We’ve been reporting data breaches like this on a regular basis and the message seems to be spurring business owners into action. This year more organisations than ever have achieved certification to the internationally recognised Information Security Management Standard, ISO 27001.
But according to a survey carried out by Lieberman, some businesses still aren’t taking the threat seriously enough. Their findings show:
- 68% of those surveyed believed that they have more access to sensitive information than colleagues;
- 39% of IT staff can get unauthorised access to their organisation’s most sensitive information;
- If laid off tomorrow, 11% would be in a position to take sensitive information with them.
Unfortunately, smaller companies can’t assume it’s just big companies and household names, who are at risk. Research shows SMEs are just as vulnerable.
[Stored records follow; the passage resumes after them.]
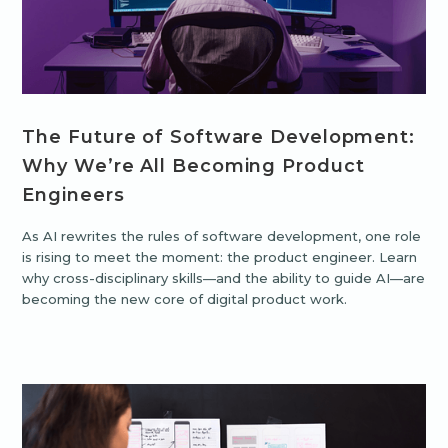
The Future of Software Development:
Why We’re All Becoming Product
Engineers
As AI rewrites the rules of software development, one role
is rising to meet the moment: the product engineer. Learn
why cross-disciplinary skills—and the ability to guide AI—are
becoming the new core of digital product work.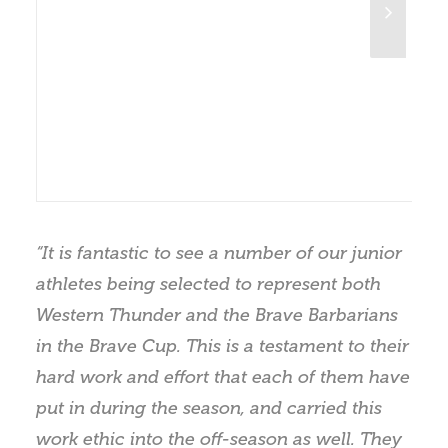
“It is fantastic to see a number of our junior
athletes being selected to represent both
Western Thunder and the Brave Barbarians
in the Brave Cup. This is a testament to their
hard work and effort that each of them have
put in during the season, and carried this
work ethic into the off-season as well. They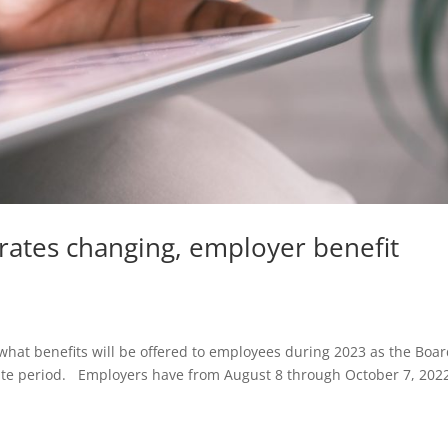
rates changing, employer benefit
what benefits will be offered to employees during 2023 as the Boar
e period. Employers have from August 8 through October 7, 2022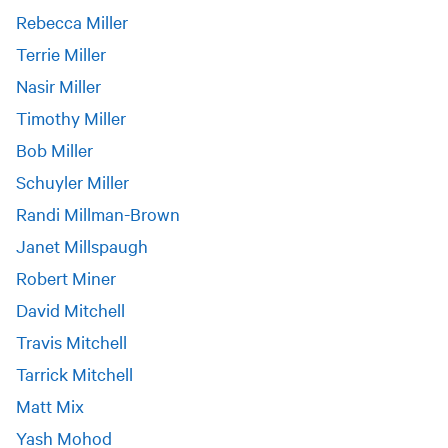
Rebecca Miller
Terrie Miller
Nasir Miller
Timothy Miller
Bob Miller
Schuyler Miller
Randi Millman-Brown
Janet Millspaugh
Robert Miner
David Mitchell
Travis Mitchell
Tarrick Mitchell
Matt Mix
Yash Mohod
A government survey showed 22% of small businesses have suffered staff-related security breaches. And the cost of breaches continues to rise too.
ISO 27001 will help reduce risks
Many of our clients are finding that customers, in particular, are now asking question such as:
- How safe is my information?
- Who has access to it?
- Is it backed up?
- What would the consequences be of it getting into the wrong hands?
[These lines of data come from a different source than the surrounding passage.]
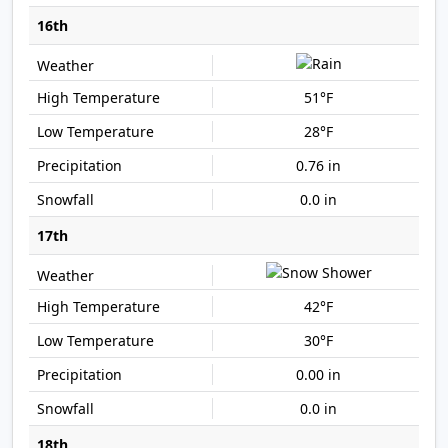
16th
51°F
28°F
0.76 in
0.0 in
17th
42°F
30°F
0.00 in
0.0 in
18th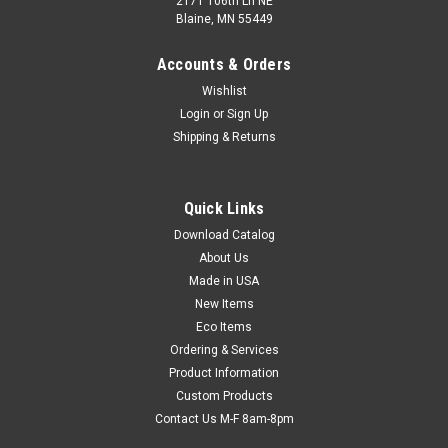
2171 106th Ln NE
Blaine, MN 55449
Accounts & Orders
Wishlist
Login
or
Sign Up
Shipping & Returns
Plastic Truck Seals (Qty) 100 Items
Quick Links
Consecutively numbered seals secure trailer doors and other
transportation equipment. Requires no tools to apply.
Download Catalog
Tamper-resistant seals are made of extra-strong
About Us
polypropylene and must be cut to be removed. 33 lb. break
Made in USA
strength.
New Items
Eco Items
Ordering & Services
Product Information
$8.97
Custom Products
CHOOSE OPTIONS
Contact Us M-F 8am-8pm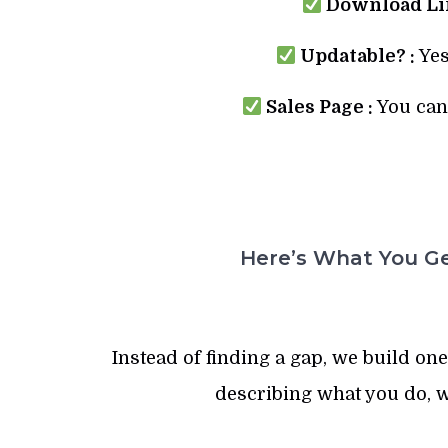
Download Lin
Updatable? :
Yes
Sales Page :
You can 
Here’s What You Ge
Instead of finding a gap, we build one.
describing what you do, w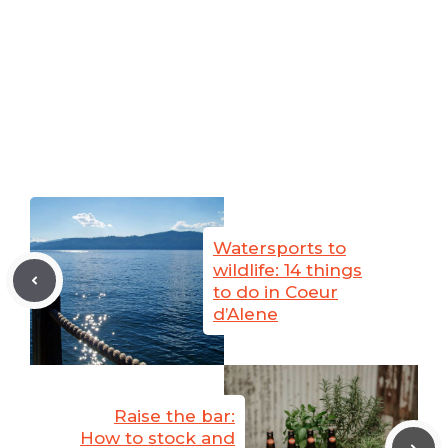
Watersports to
wildlife: 14 things
to do in Coeur
d’Alene
Raise the bar:
How to stock and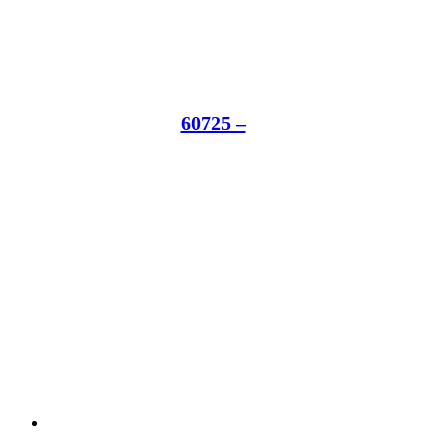
60725 –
As each new security breach is reported, the number of questions from customers increases! If you haven’t been asked yet, it won’t be long!
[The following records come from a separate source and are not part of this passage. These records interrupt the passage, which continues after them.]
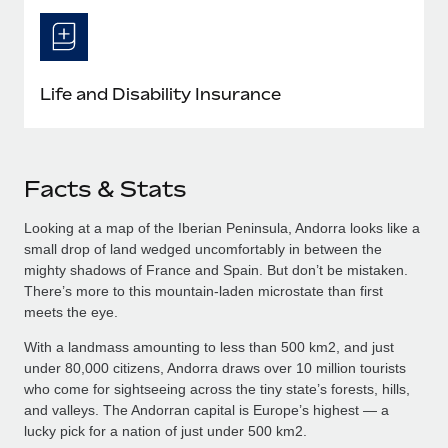
Life and Disability Insurance
Facts & Stats
Looking at a map of the Iberian Peninsula, Andorra looks like a
small drop of land wedged uncomfortably in between the
mighty shadows of France and Spain. But don’t be mistaken.
There’s more to this mountain-laden microstate than first
meets the eye.
With a landmass amounting to less than 500 km2, and just
under 80,000 citizens, Andorra draws over 10 million tourists
who come for sightseeing across the tiny state’s forests, hills,
and valleys. The Andorran capital is Europe’s highest — a
lucky pick for a nation of just under 500 km2.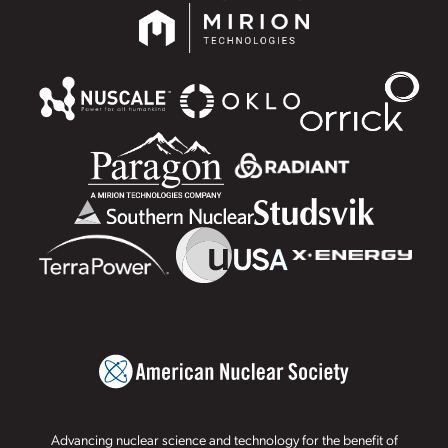
Advancing nuclear science and technology for the benefit of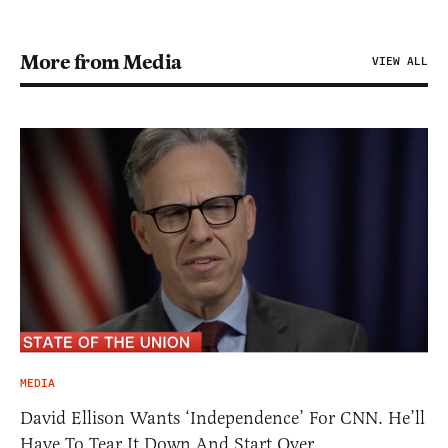
More from Media
VIEW ALL
MEDIA
David Ellison Wants ‘Independence’ For CNN. He’ll
Have To Tear It Down And Start Over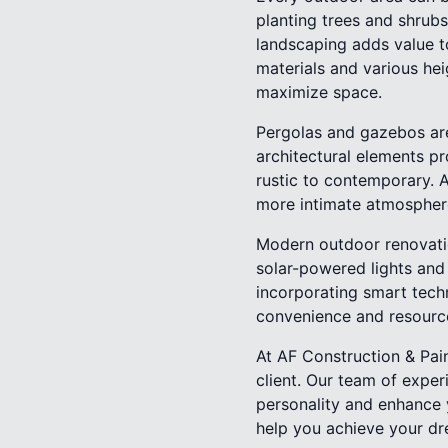
planting trees and shrubs
landscaping adds value t
materials and various hei
maximize space.
Pergolas and gazebos are
architectural elements pr
rustic to contemporary. 
more intimate atmospher
Modern outdoor renovatio
solar-powered lights and 
incorporating smart techn
convenience and resour
At AF Construction & Pain
client. Our team of exper
personality and enhance y
help you achieve your d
It really is time for businesses to think about how best to protect themselves, their reputation, and their clients.
It’s certainly a case of “prevention is better than the cure.” Putting controls in place does cost money but it’s significantly cheaper than having to deal with the consequences of a breach and the resulting loss of business
More and more organisations want a best practice approach to dealing with these common risks. The ISO 27001 for Information Security Management is the benchmark standard; with global recognition.
ISO 27001 is a set of requirements defining how to assess and manage risk, who should have access rights and the processes and procedures to maintain the required levels of security.
In the past it was a standard for the IT department; now it’s filtering down the supply chain as public and private sector organisations protect the risks to their reputations when considering unproven suppliers.